The best part is that I can automate this. I use Chronosync, a fully featured $40 application from Econ Technologies . This is the one I use and I am very happy with it but there are many others. What you want to avoid is using an archive application that packs data into some sort of proprietary file format – I just want a simple copy of the data.
If you look for other applications you’ll need one that can do scheduled operations, not just ones that you have to trigger manually. FreeFileSync is an excellent open-source file sync app but it does not offer scheduling. Free apps tend to lack scheduling, paid apps include it.
The important feature of this software is the ability to do *one way*, not two way file sync operations.

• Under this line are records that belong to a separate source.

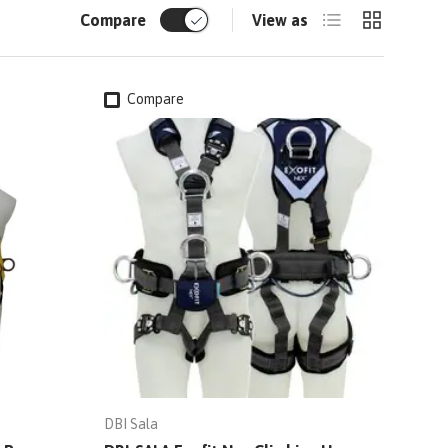
List
Grid
Compare
View as
Compare
DBI Sala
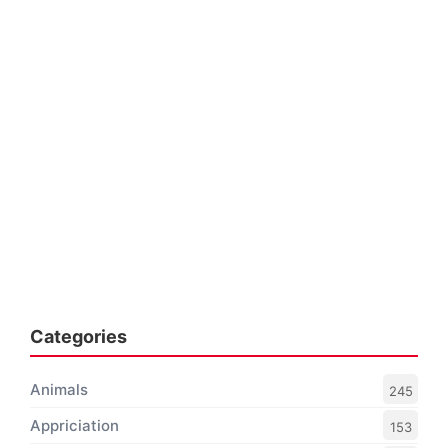
Categories
Animals
245
Appriciation
153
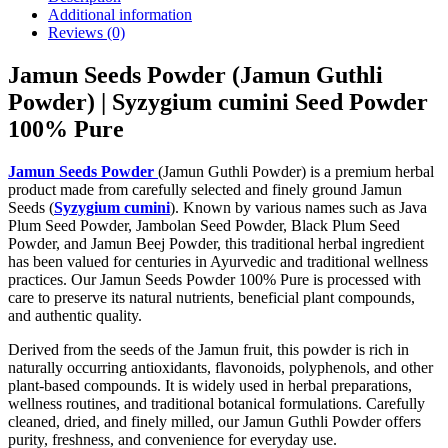
Additional information
Reviews (0)
Jamun Seeds Powder (Jamun Guthli
Powder) | Syzygium cumini Seed Powder
100% Pure
Jamun Seeds Powder
(Jamun Guthli Powder) is a premium herbal
product made from carefully selected and finely ground Jamun
Seeds (
Syzygium cumini
). Known by various names such as Java
Plum Seed Powder, Jambolan Seed Powder, Black Plum Seed
Powder, and Jamun Beej Powder, this traditional herbal ingredient
has been valued for centuries in Ayurvedic and traditional wellness
practices. Our Jamun Seeds Powder 100% Pure is processed with
care to preserve its natural nutrients, beneficial plant compounds,
and authentic quality.
Derived from the seeds of the Jamun fruit, this powder is rich in
naturally occurring antioxidants, flavonoids, polyphenols, and other
plant-based compounds. It is widely used in herbal preparations,
wellness routines, and traditional botanical formulations. Carefully
cleaned, dried, and finely milled, our Jamun Guthli Powder offers
purity, freshness, and convenience for everyday use.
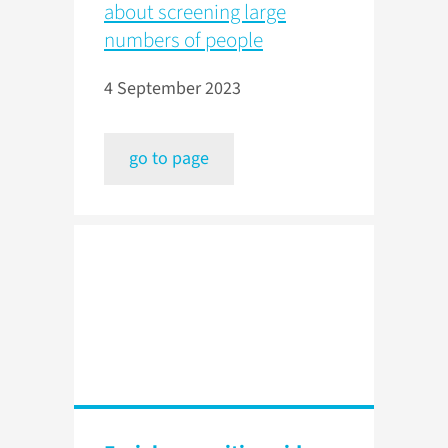
about screening large
numbers of people
4 September 2023
go to page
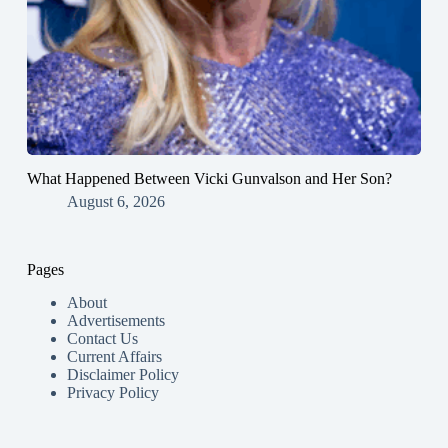
What Happened Between Vicki Gunvalson and Her Son?
August 6, 2026
Pages
About
Advertisements
Contact Us
Current Affairs
Disclaimer Policy
Privacy Policy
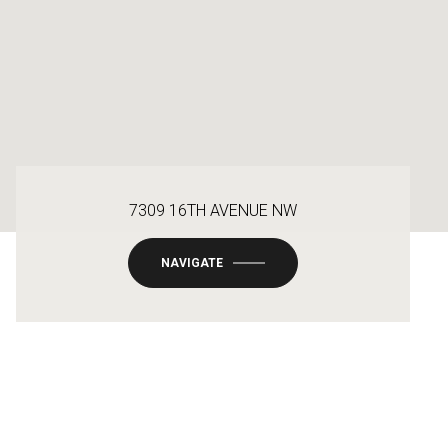
7309 16TH AVENUE NW
NAVIGATE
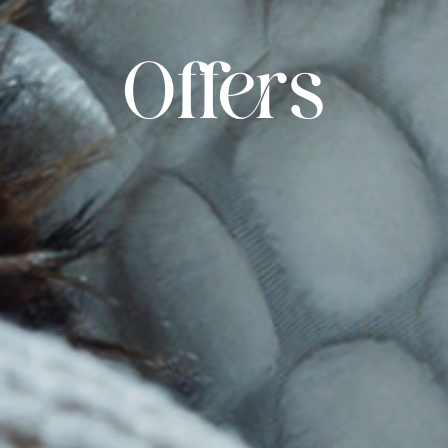
Offers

This is critical. You don’t want to mirror deletions – if you delete a file and the next day decide you made a mistake then, if you have backed up overnight, you’ll find the deleted file has gone from the back up drive too!
The software looks for files that have been added or changed in some way. Then it copies them to a destination, in this case your other hard drive. That’s all it needs to do, and if you set it to work at, say, 2:00am every night then you can never lose more than one day’s work.
I see no real reason to get more sophisticated than this simple one way mirror set up. You don’t need RAID, you don’t need proprietary formats just a straightforward copy operation each night.
Do be aware that the first time you run a back-up on a large HD it will take a while. As I write this, my new Thecus NAS is receiving files from my 6TB drive and it will take about 36 hours. Don’t be put off though, this only happens once. The next time the back-up is run only *new or altered* files will be copied: it takes only a fraction of the time, and it happens when you are asleep!
One further point: this is still not a fully robust archiving strategy which is also resistant to physical damage like fire, theft or storms. For that you need to at least take one copy off-site. Personally, when I go away I take the NAS box to a relative’s house and put the external drives into a fireproof safe at home. This means my data is still vulnerable to a disaster when I am *not* away but without putting in place some sort of rotating back-up drive policy with three HDs instead of two, it’s a risk I accept.
No system is perfect but my simple system is highly resistant to hardware failure, which is enough for me.
1x 6TB My Book Thunderbolt Duo connected to my desktop computer.
1x Thecus 2130 NAS box containing 2x 6TB WD RED hard drives connected to a Gigabit wired Ethernet network (wireless is too slow).
Chronosync scheduled to *one-way mirror* the entire 6TB My Book drive to one of the 6TB drives in the NAS every night at 0200.